The trooper pulled over to check on what was thought to be a stranded motorist but did not see anyone inside the car. After looking around, the trooper found Cunningham sprawled on the ground.
Investigators think Cunningham was shot while she was inside the vehicle, likely by another passenger.
Anyone with information should call the TIPS Hotline at 816-474-TIPS (8477).
“It leaves a void because you don’t know who your child was dealing with,” Brown said. “You ask yourself, ‘Was there a side to her that we didn’t know about?’ ”
Cunningham grew up in Kansas City, Kan., and graduated from Washington High School in 2011. Brown said his daughter was an exceptional student who participated in the school’s ROTC program. She also enjoyed soccer and an array of other activities.
Brown said Cunningham was a quiet child who usually kept to herself. She went to school, and her parents made sure she focused on her studies and completed her chores.
After graduation, Cunningham made plans to enlist in the military, but instead she took classes at Kansas City, Kan., Community College. She later attended Donnelly College and worked various jobs.
Most recently, Cunningham worked at a hotel at the Legends Outlets near the Kansas Speedway.
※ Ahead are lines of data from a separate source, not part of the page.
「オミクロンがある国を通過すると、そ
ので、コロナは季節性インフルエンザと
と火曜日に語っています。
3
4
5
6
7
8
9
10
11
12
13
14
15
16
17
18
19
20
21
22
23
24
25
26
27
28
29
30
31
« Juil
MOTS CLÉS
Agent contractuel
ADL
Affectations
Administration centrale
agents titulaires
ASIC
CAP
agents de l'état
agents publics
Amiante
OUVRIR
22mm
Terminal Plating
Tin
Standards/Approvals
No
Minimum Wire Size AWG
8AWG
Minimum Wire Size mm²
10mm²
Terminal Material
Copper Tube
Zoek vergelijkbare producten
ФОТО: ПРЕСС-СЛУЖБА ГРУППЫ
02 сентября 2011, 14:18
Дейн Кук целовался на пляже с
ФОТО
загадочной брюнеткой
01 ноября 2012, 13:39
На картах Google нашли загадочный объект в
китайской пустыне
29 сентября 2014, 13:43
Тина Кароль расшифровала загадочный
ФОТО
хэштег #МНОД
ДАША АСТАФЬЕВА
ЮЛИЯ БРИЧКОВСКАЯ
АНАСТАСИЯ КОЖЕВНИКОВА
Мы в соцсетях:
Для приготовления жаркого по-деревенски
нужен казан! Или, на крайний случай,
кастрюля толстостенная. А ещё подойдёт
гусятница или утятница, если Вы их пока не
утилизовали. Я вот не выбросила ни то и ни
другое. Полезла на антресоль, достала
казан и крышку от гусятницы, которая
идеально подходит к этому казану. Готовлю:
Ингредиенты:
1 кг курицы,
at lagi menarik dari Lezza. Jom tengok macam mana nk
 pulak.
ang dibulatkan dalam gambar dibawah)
Like many young people, Brown said, his daughter was trying to earn a living, dealing with life’s challenges while still trying to figure out her career choice.
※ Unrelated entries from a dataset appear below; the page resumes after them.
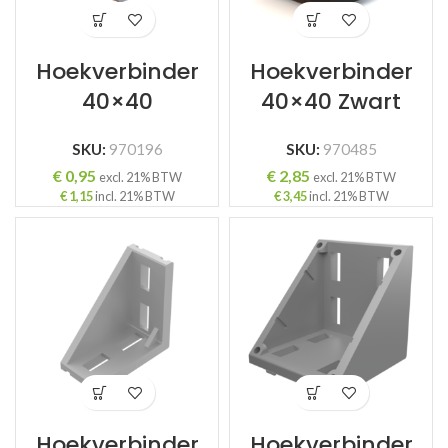
Hoekverbinder
Hoekverbinder
40×40
40×40 Zwart
SKU:
970196
SKU:
970485
€
0,95
€
2,85
excl. 21% BTW
excl. 21% BTW
€
1,15
incl. 21% BTW
€
3,45
incl. 21% BTW
Hoekverbinder
Hoekverbinder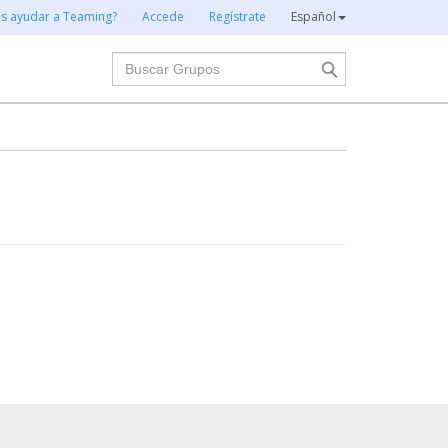
es ayudar a Teaming?
Accede
Regístrate
Español
Buscar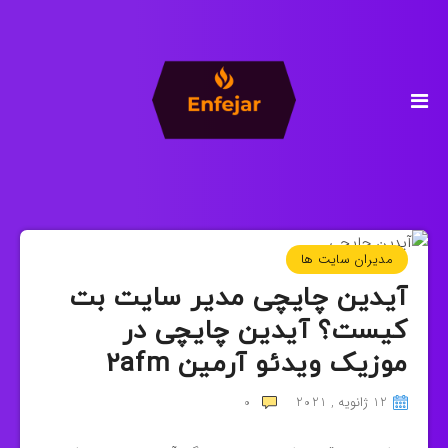
مدیران سایت ها
آیدین چایچی مدیر سایت بت
کیست؟ آیدین چایچی در
موزیک ویدئو آرمین 2afm
12 ژانویه , 2021
0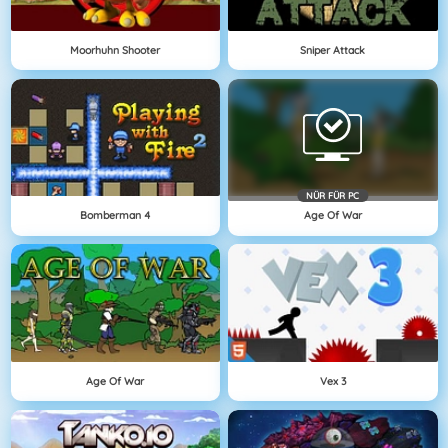
Moorhuhn Shooter
Sniper Attack
NÜR FÜR PC
Bomberman 4
Age Of War
Age Of War
Vex 3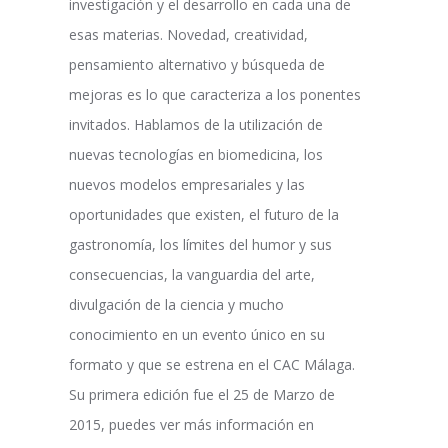
investigación y el desarrollo en cada una de
esas materias. Novedad, creatividad,
pensamiento alternativo y búsqueda de
mejoras es lo que caracteriza a los ponentes
invitados. Hablamos de la utilización de
nuevas tecnologías en biomedicina, los
nuevos modelos empresariales y las
oportunidades que existen, el futuro de la
gastronomía, los límites del humor y sus
consecuencias, la vanguardia del arte,
divulgación de la ciencia y mucho
conocimiento en un evento único en su
formato y que se estrena en el CAC Málaga.
Su primera edición fue el 25 de Marzo de
2015, puedes ver más información en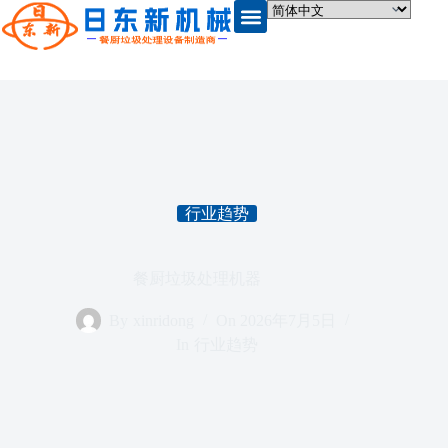
行业趋势
餐厨垃圾处理机器
By
xinridong
On
2026年7月5日
In
行业趋势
Brown said his daughter told him she was going to meet someone north of the Missouri River, possibly in Gladstone, but she never made it.
The family now ponders what happened and what clues they can offer investigators to help bring them closure.
“It is a grave loss, it was my child,” Brown said. “It is a loss that is unimaginable, but this house stands on having Jesus Christ in our lives. I know my daughter is in a better place right now.
“The tears that I cried on Sunday, Monday and Tuesday are now tears of joy because I know that she is in a better place than what she was dealing with down here,” he said.